*EXERCISE GOAL*
Output every entry exactly as written, but omit the pictures.

━━ DATASET RECORDS

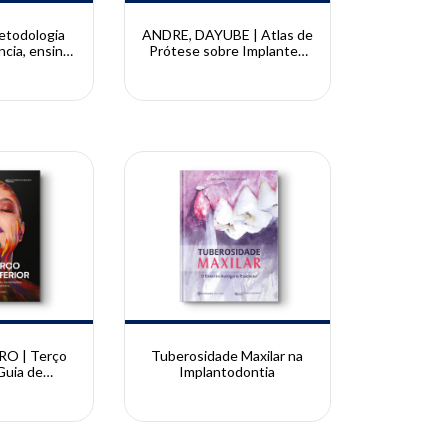
etodologia
ANDRE, DAYUBE | Atlas de
ncia, ensino,
Prótese sobre Implantes
 | Carlos
Conemorse - Fluxo
la
analógico e digital | Luiz
Fernando Martins André,
Ulisses Dayube
RO | Terço
Tuberosidade Maxilar na
 Guia de
Implantodontia
técnicas,
 quantidade
 Priscilla
ina Doro -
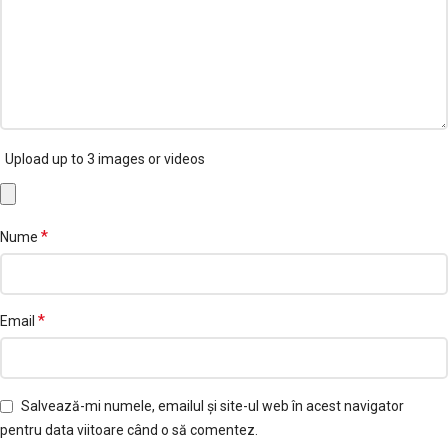
Upload up to 3 images or videos
*
Nume
*
Email
Salvează-mi numele, emailul și site-ul web în acest navigator
pentru data viitoare când o să comentez.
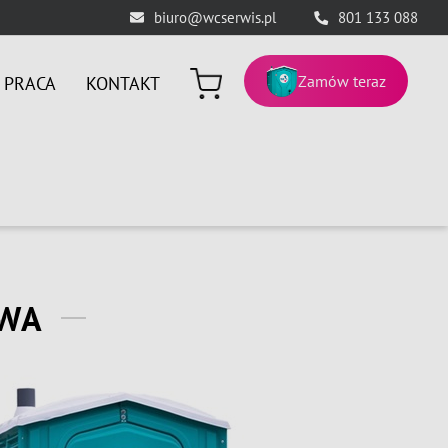
biuro@wcserwis.pl
801 133 088
Zamów teraz
PRACA
KONTAKT
AWA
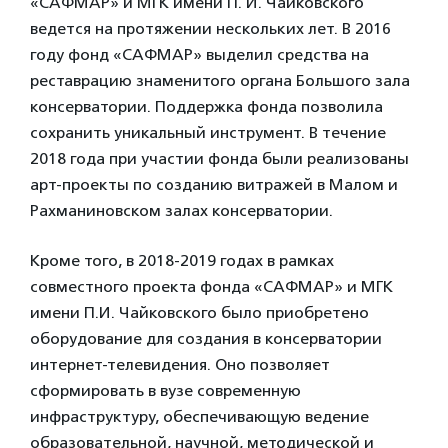
«САФМАР» и МГК имени П. И. Чайковского
ведется на протяжении нескольких лет. В 2016
году фонд «САФМАР» выделил средства на
реставрацию знаменитого органа Большого зала
консерватории. Поддержка фонда позволила
сохранить уникальный инструмент. В течение
2018 года при участии фонда были реализованы
арт-проекты по созданию витражей в Малом и
Рахманиновском залах консерватории.
Кроме того, в 2018-2019 годах в рамках
совместного проекта фонда «САФМАР» и МГК
имени П.И. Чайковского было приобретено
оборудование для создания в консерватории
интернет-телевидения. Оно позволяет
сформировать в вузе современную
инфраструктуру, обеспечивающую ведение
образовательной, научной, методической и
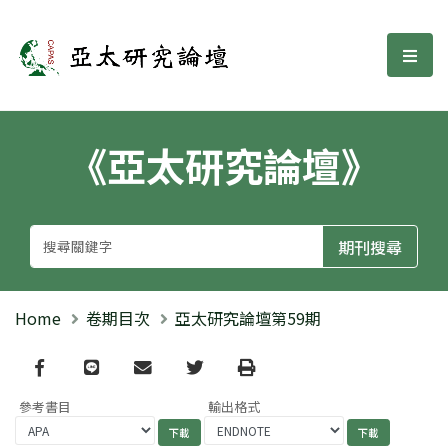
亞太研究論壇
選單
《亞太研究論壇》
Home
卷期目次
亞太研究論壇第59期
Facebook
line
email
Twitter
Print
參考書目
輸出格式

━━━━

*ANSWER FOR THIS EXERCISE*
etodologia
ANDRE, DAYUBE | Atlas de
ncia, ensino,
Prótese sobre Implantes
 | Carlos
Conemorse - Fluxo
la
analógico e digital | Luiz
Fernando Martins André,
Ulisses Dayube
RO | Terço
Tuberosidade Maxilar na
 Guia de
Implantodontia
técnicas,
 quantidade
 Priscilla
ina Doro -
Upload up to 3 images or videos
*
Nume
*
Email
Salvează-mi numele, emailul și site-ul web în acest navigator
pentru data viitoare când o să comentez.
biuro@wcserwis.pl
801 133 088
Zamów teraz
PRACA
KONTAKT
AWA
«САФМАР» и МГК имени П. И. Чайковского
ведется на протяжении нескольких лет. В 2016
году фонд «САФМАР» выделил средства на
реставрацию знаменитого органа Большого зала
консерватории. Поддержка фонда позволила
сохранить уникальный инструмент. В течение
2018 года при участии фонда были реализованы
арт-проекты по созданию витражей в Малом и
Рахманиновском залах консерватории.
Кроме того, в 2018-2019 годах в рамках
совместного проекта фонда «САФМАР» и МГК
имени П.И. Чайковского было приобретено
оборудование для создания в консерватории
интернет-телевидения. Оно позволяет
сформировать в вузе современную
инфраструктуру, обеспечивающую ведение
образовательной, научной, методической и
亞太研究論壇
選單
《亞太研究論壇》
Home
卷期目次
亞太研究論壇第59期
Facebook
line
email
Twitter
Print
參考書目
輸出格式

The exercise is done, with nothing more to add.